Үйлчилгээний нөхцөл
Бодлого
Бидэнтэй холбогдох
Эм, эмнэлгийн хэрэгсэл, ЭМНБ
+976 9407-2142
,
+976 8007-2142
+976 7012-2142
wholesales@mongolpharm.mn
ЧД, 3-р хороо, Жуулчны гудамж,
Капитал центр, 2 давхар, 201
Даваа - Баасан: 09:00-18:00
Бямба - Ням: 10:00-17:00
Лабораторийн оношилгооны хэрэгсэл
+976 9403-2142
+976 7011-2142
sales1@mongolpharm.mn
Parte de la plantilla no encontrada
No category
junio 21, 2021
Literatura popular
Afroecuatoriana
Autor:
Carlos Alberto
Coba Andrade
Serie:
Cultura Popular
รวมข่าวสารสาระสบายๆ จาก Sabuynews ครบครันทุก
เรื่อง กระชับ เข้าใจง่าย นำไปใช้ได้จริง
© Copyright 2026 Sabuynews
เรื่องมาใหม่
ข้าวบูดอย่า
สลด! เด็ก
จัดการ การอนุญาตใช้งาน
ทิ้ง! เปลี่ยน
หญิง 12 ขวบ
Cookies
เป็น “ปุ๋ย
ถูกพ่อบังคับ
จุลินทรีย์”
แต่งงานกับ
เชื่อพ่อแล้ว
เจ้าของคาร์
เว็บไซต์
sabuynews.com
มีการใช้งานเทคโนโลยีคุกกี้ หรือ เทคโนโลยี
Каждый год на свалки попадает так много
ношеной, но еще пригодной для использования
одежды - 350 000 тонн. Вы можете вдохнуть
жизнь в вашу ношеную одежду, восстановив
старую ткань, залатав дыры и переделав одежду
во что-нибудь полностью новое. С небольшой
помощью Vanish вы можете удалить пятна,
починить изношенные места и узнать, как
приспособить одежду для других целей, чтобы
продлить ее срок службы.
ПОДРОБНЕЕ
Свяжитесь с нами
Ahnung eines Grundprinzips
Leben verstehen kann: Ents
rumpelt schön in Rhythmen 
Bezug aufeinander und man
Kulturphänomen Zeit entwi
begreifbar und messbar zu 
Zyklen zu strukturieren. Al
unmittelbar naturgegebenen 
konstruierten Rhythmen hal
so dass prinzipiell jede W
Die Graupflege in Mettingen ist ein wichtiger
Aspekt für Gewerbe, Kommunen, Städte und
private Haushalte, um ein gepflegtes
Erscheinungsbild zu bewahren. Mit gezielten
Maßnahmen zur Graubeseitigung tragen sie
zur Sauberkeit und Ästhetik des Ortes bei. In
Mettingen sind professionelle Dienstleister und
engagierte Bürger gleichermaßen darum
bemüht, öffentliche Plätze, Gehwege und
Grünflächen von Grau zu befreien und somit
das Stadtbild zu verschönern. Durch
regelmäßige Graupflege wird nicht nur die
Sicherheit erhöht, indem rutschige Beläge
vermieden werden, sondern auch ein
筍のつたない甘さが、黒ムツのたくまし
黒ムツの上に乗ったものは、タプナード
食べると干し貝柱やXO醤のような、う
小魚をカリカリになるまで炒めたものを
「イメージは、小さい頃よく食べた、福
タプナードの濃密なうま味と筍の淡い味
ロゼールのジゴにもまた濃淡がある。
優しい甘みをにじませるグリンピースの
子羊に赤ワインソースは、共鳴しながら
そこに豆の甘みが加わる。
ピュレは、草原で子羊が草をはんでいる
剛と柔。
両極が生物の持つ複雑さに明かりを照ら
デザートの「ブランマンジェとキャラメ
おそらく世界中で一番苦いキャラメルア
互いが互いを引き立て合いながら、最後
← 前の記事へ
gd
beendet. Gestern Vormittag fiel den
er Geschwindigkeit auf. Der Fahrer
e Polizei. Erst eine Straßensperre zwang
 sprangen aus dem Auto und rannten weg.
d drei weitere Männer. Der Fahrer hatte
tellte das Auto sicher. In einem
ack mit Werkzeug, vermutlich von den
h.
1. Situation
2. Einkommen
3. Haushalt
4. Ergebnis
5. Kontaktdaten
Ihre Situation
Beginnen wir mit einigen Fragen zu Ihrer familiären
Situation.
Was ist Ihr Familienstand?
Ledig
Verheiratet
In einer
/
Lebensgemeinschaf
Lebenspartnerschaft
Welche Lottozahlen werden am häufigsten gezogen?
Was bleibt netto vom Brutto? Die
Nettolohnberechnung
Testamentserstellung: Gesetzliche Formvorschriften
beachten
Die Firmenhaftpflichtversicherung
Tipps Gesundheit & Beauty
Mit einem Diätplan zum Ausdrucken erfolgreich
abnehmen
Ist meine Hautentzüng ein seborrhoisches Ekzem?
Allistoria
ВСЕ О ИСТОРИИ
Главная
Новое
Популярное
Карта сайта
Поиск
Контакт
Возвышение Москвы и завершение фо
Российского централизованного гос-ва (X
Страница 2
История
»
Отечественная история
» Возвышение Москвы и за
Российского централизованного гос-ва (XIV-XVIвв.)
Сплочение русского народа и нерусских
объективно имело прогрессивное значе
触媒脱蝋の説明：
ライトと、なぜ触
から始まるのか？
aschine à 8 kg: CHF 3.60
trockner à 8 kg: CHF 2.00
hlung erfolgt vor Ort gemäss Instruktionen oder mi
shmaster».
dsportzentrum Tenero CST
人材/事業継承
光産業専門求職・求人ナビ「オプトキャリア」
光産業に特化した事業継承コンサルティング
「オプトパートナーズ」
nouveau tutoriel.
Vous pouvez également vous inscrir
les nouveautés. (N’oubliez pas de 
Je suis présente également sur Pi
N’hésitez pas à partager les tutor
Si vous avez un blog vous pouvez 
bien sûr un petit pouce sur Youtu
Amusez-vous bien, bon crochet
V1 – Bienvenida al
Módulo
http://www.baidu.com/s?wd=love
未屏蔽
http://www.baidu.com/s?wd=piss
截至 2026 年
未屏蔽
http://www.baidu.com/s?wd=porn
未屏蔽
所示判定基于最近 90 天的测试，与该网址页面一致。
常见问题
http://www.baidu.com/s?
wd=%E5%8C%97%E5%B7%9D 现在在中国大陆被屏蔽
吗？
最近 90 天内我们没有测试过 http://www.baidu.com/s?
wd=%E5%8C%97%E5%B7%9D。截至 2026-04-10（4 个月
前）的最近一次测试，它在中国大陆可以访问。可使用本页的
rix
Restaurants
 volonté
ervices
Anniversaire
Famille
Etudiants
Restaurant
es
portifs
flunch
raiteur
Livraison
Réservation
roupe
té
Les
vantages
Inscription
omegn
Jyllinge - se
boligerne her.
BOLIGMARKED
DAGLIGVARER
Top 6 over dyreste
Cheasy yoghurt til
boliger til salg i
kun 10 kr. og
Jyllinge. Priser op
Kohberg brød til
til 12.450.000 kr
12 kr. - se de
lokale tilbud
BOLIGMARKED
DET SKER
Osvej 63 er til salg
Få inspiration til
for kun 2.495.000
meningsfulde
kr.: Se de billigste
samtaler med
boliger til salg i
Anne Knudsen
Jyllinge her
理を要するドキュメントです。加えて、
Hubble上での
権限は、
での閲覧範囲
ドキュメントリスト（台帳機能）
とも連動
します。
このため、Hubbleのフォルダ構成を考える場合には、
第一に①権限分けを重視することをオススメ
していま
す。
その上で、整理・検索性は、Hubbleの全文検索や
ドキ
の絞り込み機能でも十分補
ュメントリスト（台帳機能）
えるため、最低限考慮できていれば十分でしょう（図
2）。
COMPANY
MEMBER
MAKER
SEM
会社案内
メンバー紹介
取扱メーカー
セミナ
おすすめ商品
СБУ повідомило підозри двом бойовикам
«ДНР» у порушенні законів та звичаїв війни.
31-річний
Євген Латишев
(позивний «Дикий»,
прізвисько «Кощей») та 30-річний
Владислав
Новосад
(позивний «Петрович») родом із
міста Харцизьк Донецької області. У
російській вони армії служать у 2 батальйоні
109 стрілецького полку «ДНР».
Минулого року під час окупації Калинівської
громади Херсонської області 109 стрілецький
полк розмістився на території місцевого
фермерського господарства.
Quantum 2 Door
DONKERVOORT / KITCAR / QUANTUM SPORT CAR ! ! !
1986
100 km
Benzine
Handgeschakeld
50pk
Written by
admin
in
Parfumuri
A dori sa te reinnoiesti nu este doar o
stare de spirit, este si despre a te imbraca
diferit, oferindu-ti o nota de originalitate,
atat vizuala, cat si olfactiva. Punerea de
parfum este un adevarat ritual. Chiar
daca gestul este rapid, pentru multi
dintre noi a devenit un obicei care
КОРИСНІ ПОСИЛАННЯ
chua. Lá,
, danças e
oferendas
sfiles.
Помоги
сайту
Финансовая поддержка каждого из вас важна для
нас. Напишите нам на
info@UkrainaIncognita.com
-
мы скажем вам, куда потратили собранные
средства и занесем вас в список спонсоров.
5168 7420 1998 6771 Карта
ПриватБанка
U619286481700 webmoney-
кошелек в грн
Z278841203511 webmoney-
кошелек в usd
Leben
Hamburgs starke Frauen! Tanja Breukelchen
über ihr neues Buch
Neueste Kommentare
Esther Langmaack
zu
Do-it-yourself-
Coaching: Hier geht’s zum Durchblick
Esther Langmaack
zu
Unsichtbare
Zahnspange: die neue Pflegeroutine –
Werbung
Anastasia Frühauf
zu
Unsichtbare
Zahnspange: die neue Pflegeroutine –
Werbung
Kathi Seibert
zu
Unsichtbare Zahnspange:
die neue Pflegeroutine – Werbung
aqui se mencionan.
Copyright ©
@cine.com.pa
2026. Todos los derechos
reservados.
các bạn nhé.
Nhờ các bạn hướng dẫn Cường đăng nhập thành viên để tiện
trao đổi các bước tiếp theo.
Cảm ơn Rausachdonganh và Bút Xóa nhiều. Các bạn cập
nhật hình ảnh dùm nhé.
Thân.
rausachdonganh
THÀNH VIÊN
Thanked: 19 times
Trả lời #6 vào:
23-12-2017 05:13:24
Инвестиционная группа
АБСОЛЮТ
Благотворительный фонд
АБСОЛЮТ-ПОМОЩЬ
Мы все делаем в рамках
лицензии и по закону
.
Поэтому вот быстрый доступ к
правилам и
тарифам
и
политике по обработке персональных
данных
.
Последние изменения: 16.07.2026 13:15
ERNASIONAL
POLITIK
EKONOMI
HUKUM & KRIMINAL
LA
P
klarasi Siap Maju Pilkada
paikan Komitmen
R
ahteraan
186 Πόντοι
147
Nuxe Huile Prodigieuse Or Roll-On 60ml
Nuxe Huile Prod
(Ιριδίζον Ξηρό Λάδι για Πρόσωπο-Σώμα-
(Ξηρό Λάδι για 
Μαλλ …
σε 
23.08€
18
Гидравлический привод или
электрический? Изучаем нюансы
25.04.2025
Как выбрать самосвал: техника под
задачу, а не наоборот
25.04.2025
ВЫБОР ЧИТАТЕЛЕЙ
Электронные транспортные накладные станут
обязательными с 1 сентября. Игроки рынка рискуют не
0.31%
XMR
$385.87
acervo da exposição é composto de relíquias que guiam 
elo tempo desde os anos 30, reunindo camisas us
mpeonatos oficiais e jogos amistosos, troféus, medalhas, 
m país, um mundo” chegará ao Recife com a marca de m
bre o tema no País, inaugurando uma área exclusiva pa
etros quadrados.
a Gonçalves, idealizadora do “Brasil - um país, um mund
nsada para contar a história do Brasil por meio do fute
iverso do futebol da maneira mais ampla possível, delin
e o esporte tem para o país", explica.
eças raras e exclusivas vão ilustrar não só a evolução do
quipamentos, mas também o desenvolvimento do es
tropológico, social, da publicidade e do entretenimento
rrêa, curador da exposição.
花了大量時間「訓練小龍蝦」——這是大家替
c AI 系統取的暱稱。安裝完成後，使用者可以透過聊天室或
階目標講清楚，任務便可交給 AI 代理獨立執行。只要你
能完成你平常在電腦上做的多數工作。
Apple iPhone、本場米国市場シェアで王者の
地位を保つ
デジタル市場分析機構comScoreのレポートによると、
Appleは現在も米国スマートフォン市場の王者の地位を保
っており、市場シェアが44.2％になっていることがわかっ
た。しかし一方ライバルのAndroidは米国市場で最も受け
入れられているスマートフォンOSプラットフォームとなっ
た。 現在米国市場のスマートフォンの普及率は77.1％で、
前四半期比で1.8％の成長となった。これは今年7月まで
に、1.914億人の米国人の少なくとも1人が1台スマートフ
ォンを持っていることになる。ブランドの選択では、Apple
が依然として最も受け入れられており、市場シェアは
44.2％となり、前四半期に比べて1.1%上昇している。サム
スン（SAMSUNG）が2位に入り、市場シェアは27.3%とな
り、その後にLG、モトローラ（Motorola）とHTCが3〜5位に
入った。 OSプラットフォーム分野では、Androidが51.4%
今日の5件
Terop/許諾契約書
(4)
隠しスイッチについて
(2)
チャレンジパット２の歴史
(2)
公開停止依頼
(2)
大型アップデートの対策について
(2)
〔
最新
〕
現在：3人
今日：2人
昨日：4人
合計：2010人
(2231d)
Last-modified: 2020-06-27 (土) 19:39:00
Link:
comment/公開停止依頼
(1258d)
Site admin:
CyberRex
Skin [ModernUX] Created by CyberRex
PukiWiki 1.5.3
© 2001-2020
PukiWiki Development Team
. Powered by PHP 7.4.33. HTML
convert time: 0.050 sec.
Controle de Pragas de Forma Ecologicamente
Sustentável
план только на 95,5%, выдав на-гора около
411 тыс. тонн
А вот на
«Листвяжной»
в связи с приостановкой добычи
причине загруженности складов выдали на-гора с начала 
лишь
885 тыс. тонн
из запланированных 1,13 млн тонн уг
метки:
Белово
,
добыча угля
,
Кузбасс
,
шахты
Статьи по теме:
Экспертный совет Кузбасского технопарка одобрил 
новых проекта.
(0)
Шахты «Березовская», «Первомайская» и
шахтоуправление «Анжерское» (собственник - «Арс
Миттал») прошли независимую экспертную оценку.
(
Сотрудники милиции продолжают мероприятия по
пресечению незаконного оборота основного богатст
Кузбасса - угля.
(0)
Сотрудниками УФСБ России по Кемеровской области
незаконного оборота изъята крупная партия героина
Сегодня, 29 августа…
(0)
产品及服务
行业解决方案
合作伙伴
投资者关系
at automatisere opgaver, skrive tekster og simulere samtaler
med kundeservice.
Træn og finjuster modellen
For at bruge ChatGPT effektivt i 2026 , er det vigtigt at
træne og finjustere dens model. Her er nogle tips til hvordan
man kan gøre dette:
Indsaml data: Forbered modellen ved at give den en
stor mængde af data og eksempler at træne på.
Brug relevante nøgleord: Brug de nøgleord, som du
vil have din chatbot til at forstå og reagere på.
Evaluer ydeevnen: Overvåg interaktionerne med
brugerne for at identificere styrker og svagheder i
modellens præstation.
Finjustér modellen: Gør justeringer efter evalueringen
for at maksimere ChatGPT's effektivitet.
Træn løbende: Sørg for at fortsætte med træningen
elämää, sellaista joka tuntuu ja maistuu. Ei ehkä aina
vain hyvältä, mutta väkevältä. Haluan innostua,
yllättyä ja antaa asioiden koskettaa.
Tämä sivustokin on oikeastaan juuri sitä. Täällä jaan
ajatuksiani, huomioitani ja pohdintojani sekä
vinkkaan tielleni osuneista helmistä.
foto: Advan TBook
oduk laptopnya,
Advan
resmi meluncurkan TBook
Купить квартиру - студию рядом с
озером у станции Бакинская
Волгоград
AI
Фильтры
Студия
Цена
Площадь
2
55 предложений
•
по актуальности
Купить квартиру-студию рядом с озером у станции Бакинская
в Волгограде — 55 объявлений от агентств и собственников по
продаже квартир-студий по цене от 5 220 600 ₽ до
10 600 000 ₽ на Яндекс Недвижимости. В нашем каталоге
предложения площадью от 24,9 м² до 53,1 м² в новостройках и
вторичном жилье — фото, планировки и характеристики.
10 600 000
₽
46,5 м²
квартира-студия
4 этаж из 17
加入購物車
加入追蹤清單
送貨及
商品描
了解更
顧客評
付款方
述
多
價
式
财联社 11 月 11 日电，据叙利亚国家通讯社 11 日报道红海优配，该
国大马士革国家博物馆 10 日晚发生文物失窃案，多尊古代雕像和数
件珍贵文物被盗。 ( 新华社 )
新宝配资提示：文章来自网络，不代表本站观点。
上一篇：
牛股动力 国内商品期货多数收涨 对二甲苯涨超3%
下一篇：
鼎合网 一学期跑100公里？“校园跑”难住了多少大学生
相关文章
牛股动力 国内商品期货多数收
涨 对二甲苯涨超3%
######
**PROBLEM REQUIREMENTS:** The reply must be a number and nothing more: the count of lines above that contain the word "Российского".

**ANSWER AREA:** 2